If you’re wondering where the Daft Punk story is coming in, the answer is right here. You have met them, right? “I actually have! One night, we all went to a club in LA, and they couldn’t get into the club because the bouncers would only let the girls in the band through. And the bouncers didn’t know who they were. Because, you know, they wear helmets! And it was one of the funniest experiences of my life. My God, these are like some of the biggest names in music, let alone dance music, and they can’t get into this club. Maybe the helmets didn’t work out for them. Nobody in the gang said, ‘this is Daft Punk’. And they obviously didn’t believe us.”
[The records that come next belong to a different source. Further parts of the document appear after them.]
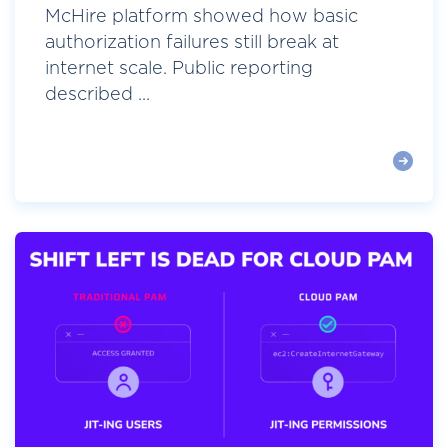
McHire platform showed how basic
authorization failures still break at
internet scale. Public reporting
described ...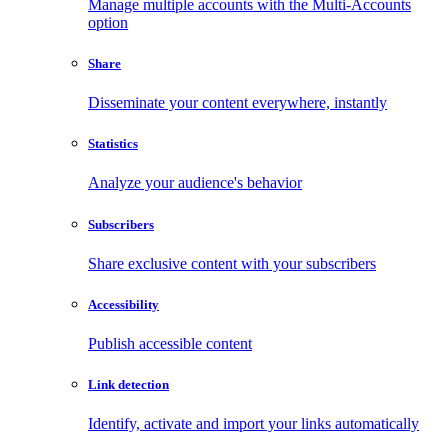
Manage multiple accounts with the Multi-Accounts
option
Share
Disseminate your content everywhere, instantly
Statistics
Analyze your audience's behavior
Subscribers
Share exclusive content with your subscribers
Accessibility
Publish accessible content
Link detection
Identify, activate and import your links automatically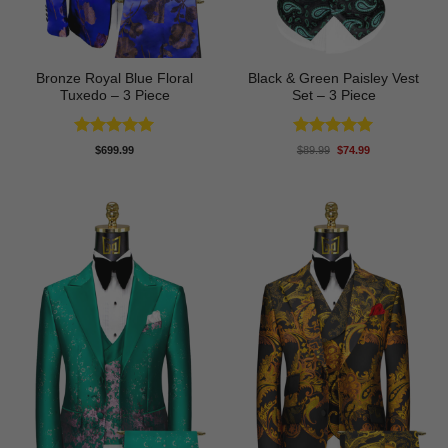
Bronze Royal Blue Floral
Black & Green Paisley Vest
Tuxedo – 3 Piece
Set – 3 Piece
Rated
5
Rated
5
Original
Current
$
699.99
$
89.99
$
74.99
price
price
out of 5
out of 5
was:
is:
$89.99.
$74.99.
As for the future, it’s more of the same. More shows, more radio, more random meetings with robots. And maybe an album. Or definitely an album. “I’m working on an album right now, although I don’t know if I’m gonna talk about this yet. Tennis and Ashworth are mixing the full record so all most of the songs will be layered with live drums.” Needless to say, the first time she stepped onto a court with Tennis, he was wearing a Grateful Dead tee. “And I was like: you’re a Deadhead! I didn’t know that about him. And so we connected on that like psychedelic rock level. And yeah, we stayed in touch ever since.”